What was the most fun you had during your trip?
There were scores of great moments—so many beautiful places, generous, interesting people, and delicious dishes—but hanging out with Tony Reisinger on South Padre Island, Texas, and watching him make a Gyotaku print from a colossal shrimp was a perfect start to the adventure.
After interviewing a number of trawler captains along the Gulf and Atlantic coasts, what would you say are the common traits of successful captains?
Fierce determination, trust of instincts, ability to rise up over fears, respect for the sea, ability to read weather and people, and common sense.
How did you come to know the captains you met?

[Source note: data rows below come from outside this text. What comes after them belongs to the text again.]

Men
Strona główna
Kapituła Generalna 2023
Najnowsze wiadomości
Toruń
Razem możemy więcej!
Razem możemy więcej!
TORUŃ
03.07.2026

Tybee Island, Georgia, is home to a long-standing shrimping community; living there for seven years, it wasn’t hard to meet them, given they all dock at Lazaretto Creek. In Florida, North Carolina, and South Carolina, I just walked up to the docked boats and introduced myself. In Corpus Christi, Texas, the Chamber of Commerce did some advance work for me. The captains were universally candid, friendly, and full of stories. Generous with their tales and their time.
You write briefly about the importance of names to shrimp boats. If you had a shrimp boat, what would you name it?

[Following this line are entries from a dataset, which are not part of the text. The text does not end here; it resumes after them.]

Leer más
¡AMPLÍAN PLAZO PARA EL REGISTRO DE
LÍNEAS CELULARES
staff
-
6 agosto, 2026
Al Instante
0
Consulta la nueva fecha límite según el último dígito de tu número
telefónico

The Wrangler—gathering all of the recipes from so many sources wasn’t unlike the captains searching for and hauling in their shrimp!
What’s it like to catch seafood during a jubilee?

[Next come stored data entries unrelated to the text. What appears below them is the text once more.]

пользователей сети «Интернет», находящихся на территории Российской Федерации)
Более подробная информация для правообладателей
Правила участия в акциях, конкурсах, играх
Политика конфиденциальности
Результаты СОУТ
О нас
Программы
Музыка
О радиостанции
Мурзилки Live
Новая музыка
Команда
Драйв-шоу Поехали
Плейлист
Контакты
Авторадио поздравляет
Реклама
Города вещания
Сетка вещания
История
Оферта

I’ve never experienced a jubilee—you really have to live at Point Clear to have that pleasure. Ralph Reynolds’s description in the book is the next best thing! But it’s not so much catching seafood as gathering it or scooping it up. It’s on shore for the taking.
What was the most surprising thing you learned about shrimp?
How quickly they can move. I always thought of shrimp as aquatic insects that hung out in specific areas—pretty low on the sentient being chain. I didn’t know they migrated—shrimp troupes can migrate from South Carolina to Florida in three days, according to Captain Jack Kemp of Tybee Island. And, according to other captains, they can be wily in the way they “hide up.”
What is the first dish you ever cooked?
I made desserts and helped with party appetizers when I was little, but the first real dinner I recall making was chicken and mushroom crepes when I was about 13.
Out of all the species of shrimp you’ve worked with, which do you like to cook with best?
I like Florida’s pink shrimp for my Hot Buttered Rum Shrimp, Georgia’s white shrimp for my Scampi, and Texas’s brownies for heavily-spiced dishes.
What recipe are you most proud of?
My scampi was the longest recipe in the making, and is my most-requested dish from friends, but my Hot Buttered Rum Shrimp is one of my most original recipes—not just my take on a standard, but a real creation. I’ve never heard of or tasted anything exactly like it.
Are there any recipes you wish you could have included in the book but didn’t?
Many! There’s a Voodoo Shrimp recipe in New Orleans, for instance, and a Cuban shrimp dish from Key West that I just couldn’t get in time, even though the chefs were willing.
At what point do you usually consider a recipe perfect?
When I’m no longer tempted to tinker with it!